**To do:**
Find the lines of the listing that contain the string "Ellis", and return them.
Available records section start
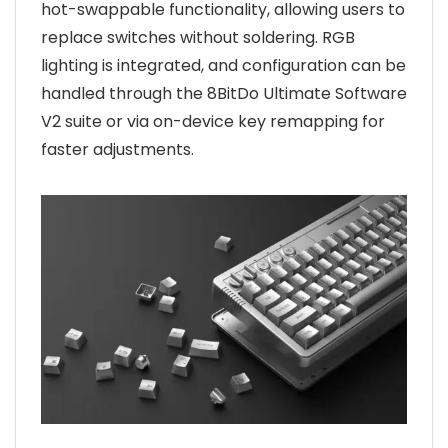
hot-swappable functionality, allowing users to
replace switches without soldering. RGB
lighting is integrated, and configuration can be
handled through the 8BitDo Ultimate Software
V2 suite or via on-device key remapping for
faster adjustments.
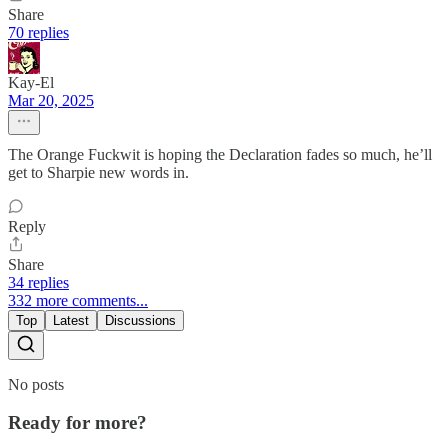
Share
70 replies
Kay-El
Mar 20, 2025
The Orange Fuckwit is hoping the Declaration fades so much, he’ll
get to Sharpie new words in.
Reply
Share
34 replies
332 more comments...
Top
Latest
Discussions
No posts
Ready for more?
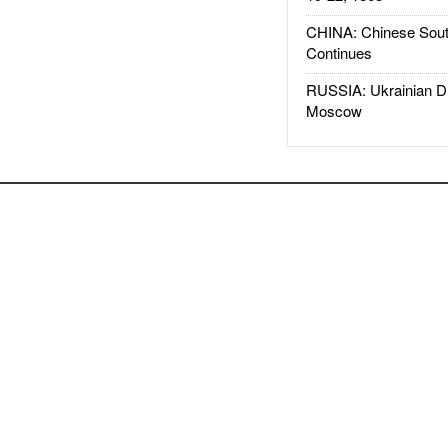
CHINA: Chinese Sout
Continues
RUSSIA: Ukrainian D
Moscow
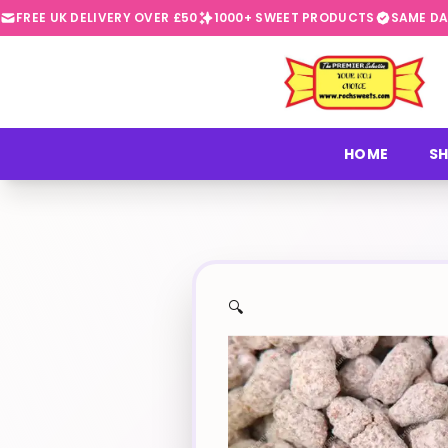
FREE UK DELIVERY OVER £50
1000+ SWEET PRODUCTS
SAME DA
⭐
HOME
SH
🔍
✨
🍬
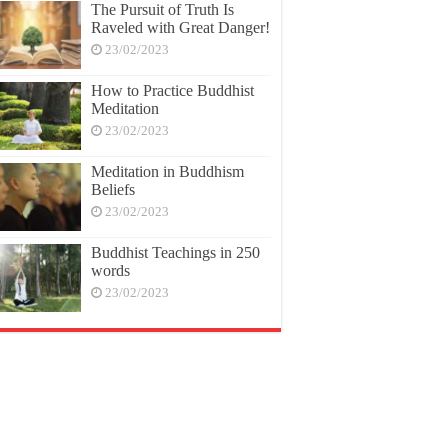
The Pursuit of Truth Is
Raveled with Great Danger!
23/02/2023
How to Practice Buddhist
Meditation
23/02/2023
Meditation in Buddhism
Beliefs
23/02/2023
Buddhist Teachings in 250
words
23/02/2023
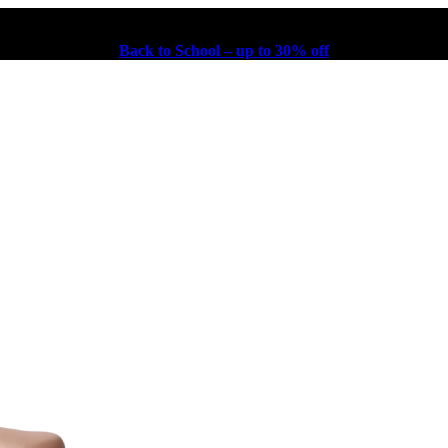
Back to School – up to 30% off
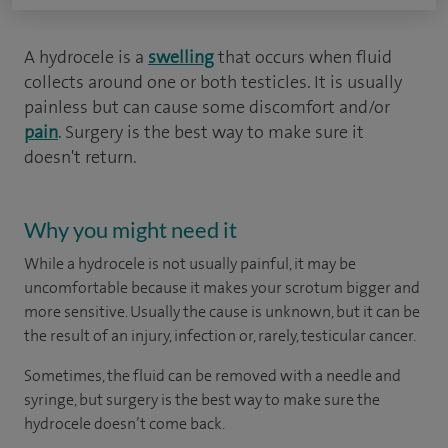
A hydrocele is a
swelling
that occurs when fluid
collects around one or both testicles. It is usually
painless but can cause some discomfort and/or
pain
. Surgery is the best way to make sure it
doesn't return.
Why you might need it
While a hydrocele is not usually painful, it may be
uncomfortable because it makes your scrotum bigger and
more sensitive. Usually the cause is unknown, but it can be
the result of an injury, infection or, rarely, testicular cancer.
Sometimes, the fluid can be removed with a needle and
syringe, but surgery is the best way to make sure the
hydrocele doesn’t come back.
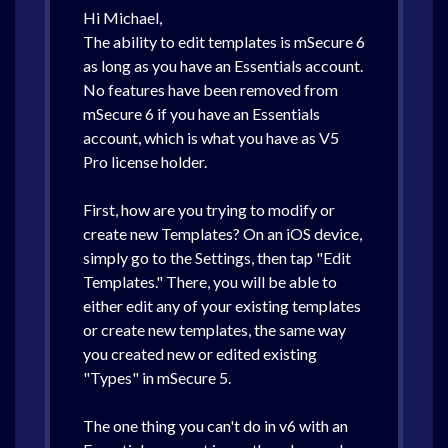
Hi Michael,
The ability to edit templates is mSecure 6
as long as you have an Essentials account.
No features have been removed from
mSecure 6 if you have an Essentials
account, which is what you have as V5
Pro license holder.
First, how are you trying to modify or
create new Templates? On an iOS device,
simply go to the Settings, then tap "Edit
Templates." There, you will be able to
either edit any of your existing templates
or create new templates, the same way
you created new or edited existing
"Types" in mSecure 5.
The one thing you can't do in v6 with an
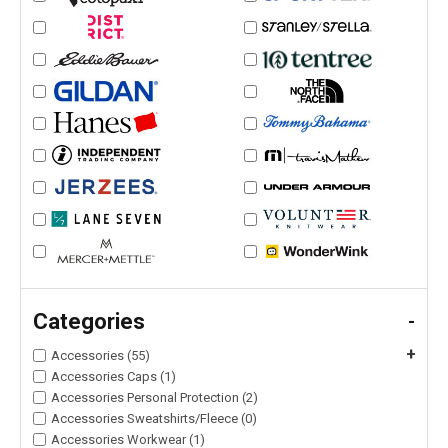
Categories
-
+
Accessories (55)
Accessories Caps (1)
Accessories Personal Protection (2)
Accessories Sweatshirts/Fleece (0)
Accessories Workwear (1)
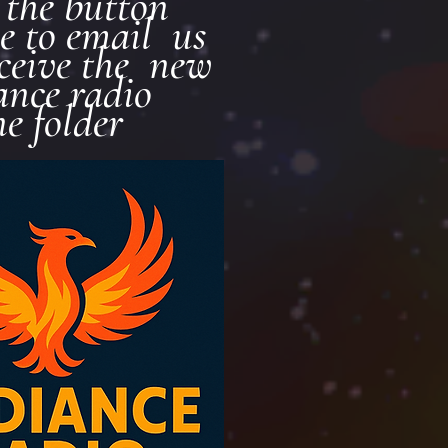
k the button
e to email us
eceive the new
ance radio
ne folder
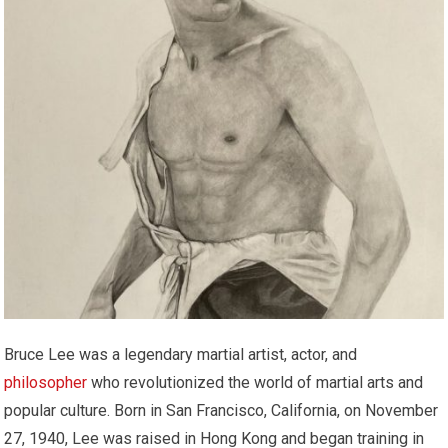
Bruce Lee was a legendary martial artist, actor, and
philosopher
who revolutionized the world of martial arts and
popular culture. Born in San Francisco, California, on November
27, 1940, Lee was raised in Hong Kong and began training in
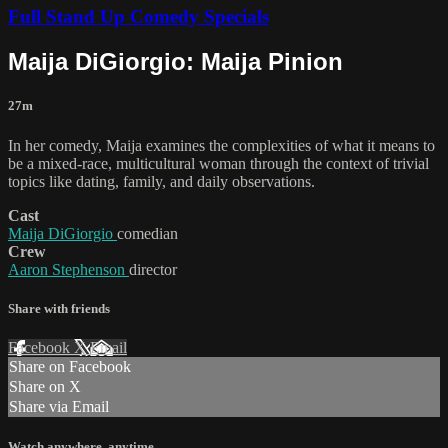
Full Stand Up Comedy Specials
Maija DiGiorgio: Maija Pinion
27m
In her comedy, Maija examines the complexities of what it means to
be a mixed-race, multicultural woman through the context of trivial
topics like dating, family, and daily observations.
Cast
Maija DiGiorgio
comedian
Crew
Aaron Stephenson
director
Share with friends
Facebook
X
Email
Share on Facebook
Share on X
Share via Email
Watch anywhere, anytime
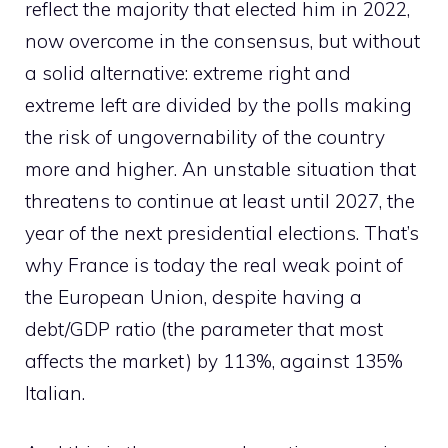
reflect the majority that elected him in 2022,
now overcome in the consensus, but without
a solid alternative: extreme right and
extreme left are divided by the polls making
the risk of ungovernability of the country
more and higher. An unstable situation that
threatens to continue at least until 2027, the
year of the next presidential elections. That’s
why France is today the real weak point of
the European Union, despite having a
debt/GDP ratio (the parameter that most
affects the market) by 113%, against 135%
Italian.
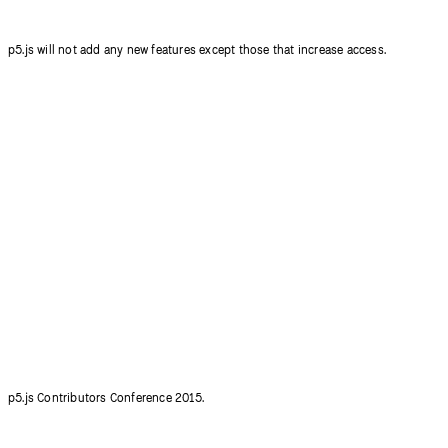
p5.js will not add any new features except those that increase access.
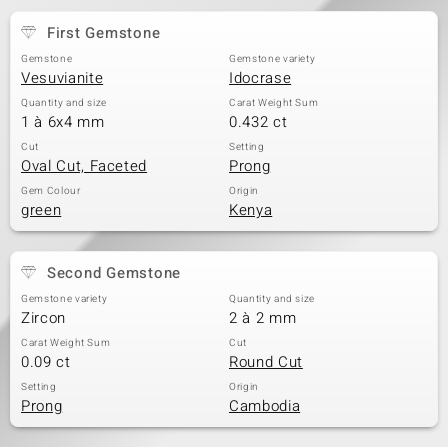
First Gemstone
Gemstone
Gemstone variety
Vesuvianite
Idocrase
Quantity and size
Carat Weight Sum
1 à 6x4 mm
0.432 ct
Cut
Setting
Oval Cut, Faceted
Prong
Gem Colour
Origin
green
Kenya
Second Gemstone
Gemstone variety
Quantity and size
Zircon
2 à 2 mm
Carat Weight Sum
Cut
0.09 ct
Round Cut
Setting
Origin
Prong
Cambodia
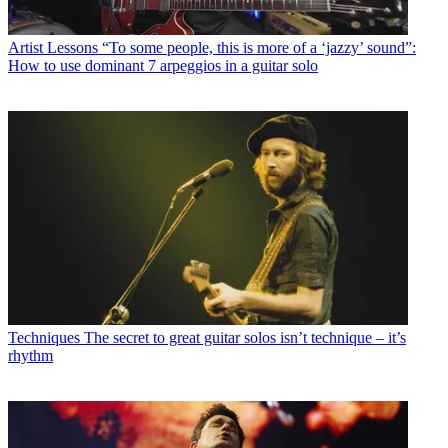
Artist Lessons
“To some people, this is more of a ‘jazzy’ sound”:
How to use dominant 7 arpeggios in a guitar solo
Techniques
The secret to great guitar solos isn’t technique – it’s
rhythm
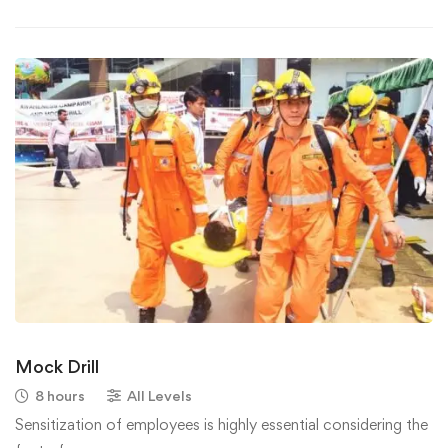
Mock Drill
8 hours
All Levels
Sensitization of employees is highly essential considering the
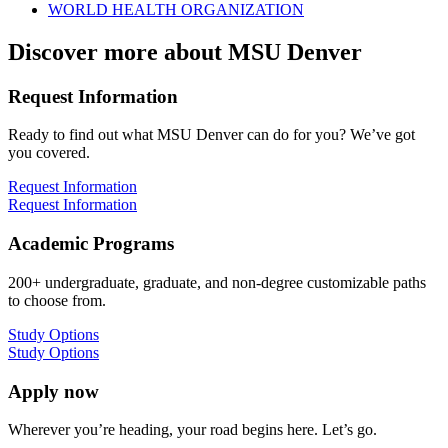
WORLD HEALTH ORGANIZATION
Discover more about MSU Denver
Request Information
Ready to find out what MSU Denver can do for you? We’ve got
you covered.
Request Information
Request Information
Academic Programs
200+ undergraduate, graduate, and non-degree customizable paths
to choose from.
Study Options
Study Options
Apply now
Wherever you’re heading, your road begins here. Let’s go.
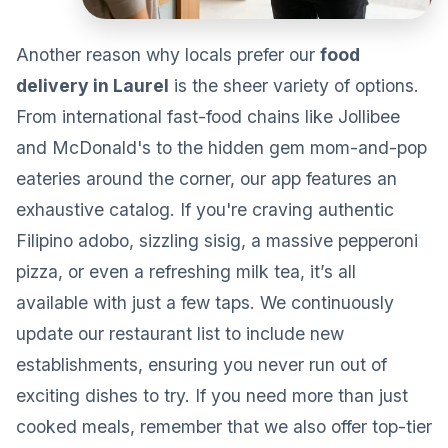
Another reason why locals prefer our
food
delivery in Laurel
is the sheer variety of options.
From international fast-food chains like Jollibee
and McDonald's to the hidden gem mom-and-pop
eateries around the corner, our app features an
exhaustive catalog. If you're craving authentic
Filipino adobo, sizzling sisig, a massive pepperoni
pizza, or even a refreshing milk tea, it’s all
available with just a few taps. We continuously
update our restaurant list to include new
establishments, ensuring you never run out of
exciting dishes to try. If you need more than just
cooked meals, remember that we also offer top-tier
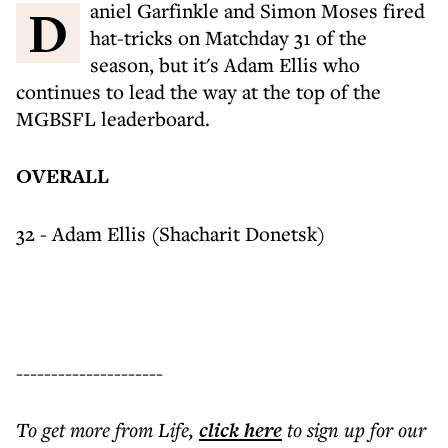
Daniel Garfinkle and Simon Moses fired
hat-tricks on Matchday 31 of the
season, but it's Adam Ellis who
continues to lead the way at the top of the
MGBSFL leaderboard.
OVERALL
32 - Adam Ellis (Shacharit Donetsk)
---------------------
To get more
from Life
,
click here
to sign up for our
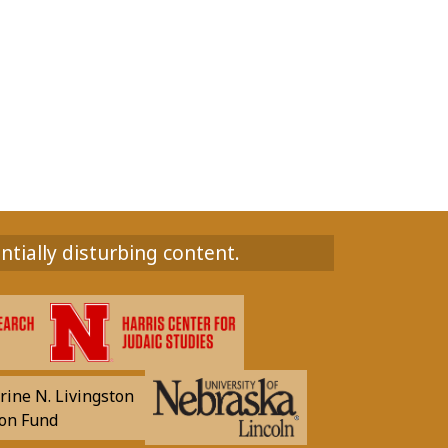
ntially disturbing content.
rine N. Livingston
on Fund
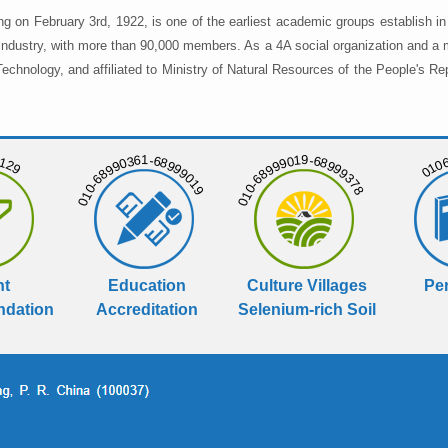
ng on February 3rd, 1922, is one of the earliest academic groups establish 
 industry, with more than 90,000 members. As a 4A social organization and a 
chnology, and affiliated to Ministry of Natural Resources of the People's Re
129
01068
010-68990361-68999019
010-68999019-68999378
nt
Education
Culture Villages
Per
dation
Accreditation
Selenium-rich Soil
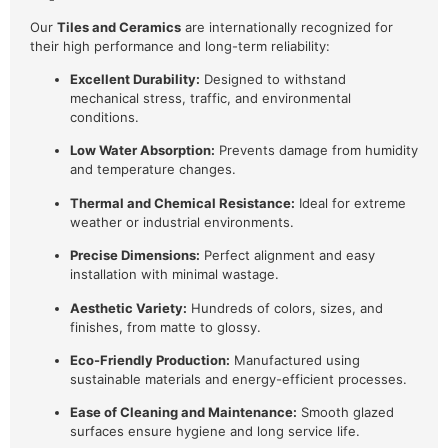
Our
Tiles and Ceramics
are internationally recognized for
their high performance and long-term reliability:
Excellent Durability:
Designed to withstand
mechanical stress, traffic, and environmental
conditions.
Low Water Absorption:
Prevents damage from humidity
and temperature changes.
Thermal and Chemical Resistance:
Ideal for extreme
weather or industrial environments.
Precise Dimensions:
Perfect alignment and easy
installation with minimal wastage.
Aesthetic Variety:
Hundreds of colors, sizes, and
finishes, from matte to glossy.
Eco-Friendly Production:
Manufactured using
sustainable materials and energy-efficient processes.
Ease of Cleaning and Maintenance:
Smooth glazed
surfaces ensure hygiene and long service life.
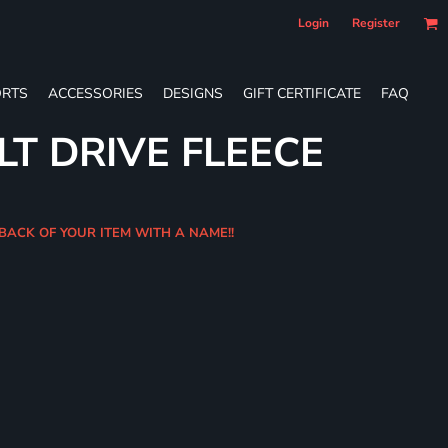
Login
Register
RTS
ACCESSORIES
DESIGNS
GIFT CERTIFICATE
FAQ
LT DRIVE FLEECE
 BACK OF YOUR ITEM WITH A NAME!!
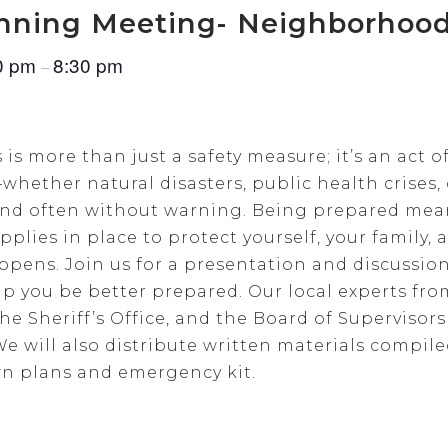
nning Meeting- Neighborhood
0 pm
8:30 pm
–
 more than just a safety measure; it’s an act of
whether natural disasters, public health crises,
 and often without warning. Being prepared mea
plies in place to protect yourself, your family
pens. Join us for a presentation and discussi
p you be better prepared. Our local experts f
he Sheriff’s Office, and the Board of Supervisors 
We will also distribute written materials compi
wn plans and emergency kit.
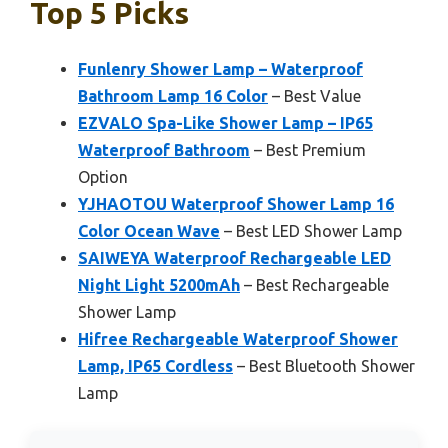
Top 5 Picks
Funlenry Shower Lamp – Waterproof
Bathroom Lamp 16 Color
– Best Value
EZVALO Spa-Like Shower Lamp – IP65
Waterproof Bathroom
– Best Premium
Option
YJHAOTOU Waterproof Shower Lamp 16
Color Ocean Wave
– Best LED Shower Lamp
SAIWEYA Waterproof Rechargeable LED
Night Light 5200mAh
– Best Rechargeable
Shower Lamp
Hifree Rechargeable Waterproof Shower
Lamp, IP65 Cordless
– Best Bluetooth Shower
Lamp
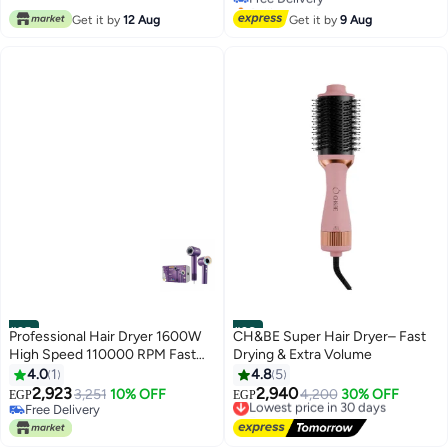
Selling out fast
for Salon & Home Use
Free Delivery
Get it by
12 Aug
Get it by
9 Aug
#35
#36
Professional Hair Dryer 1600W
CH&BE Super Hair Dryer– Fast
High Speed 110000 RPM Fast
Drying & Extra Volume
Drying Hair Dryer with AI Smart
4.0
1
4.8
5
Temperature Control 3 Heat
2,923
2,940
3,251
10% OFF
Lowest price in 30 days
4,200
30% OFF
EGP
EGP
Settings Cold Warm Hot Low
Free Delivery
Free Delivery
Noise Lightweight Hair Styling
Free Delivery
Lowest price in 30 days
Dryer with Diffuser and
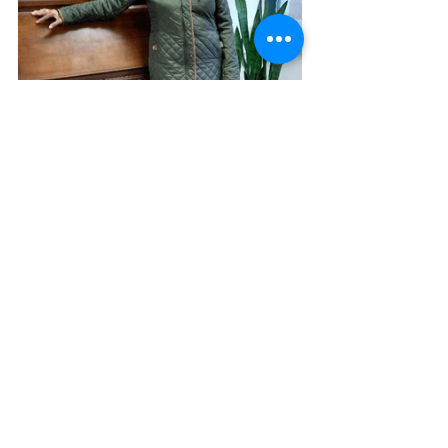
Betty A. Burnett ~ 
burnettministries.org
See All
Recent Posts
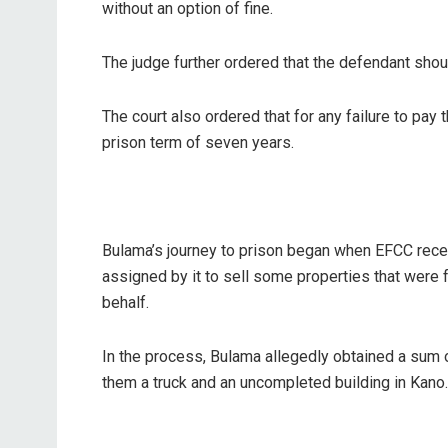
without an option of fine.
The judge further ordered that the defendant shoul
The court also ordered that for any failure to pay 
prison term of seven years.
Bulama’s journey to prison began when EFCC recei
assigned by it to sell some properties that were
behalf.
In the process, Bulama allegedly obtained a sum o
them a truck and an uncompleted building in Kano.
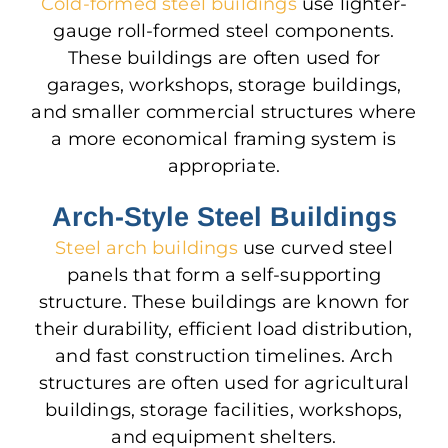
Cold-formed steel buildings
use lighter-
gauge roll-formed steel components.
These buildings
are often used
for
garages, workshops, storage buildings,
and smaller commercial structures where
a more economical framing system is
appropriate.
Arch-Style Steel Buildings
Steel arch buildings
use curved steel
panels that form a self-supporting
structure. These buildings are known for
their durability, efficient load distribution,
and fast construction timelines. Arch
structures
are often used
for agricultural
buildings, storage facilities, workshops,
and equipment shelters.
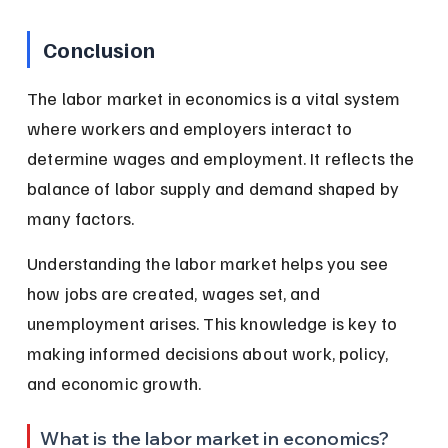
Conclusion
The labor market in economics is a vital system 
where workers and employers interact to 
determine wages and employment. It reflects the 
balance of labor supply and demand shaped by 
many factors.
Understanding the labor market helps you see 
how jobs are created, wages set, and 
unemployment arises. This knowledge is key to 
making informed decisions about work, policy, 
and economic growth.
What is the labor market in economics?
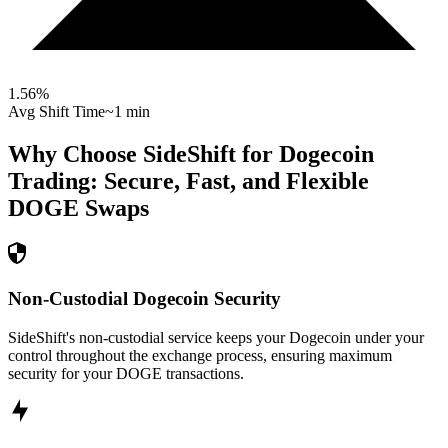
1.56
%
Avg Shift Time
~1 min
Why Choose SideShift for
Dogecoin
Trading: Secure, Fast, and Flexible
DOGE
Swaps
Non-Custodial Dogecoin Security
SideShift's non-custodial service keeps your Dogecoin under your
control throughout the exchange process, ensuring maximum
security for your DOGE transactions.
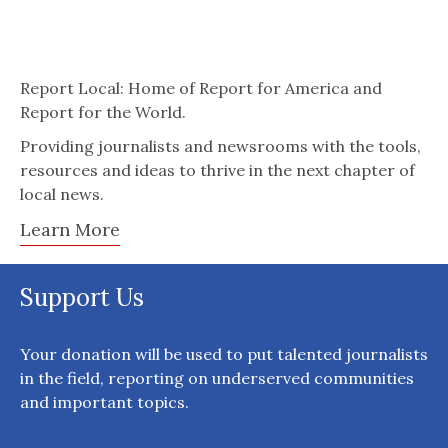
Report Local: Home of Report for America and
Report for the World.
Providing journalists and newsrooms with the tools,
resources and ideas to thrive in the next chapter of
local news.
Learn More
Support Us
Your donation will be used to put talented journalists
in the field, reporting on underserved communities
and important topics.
Available records section end
**Task output:**
season, but it's Adam Ellis who
32 - Adam Ellis (Shacharit Donetsk)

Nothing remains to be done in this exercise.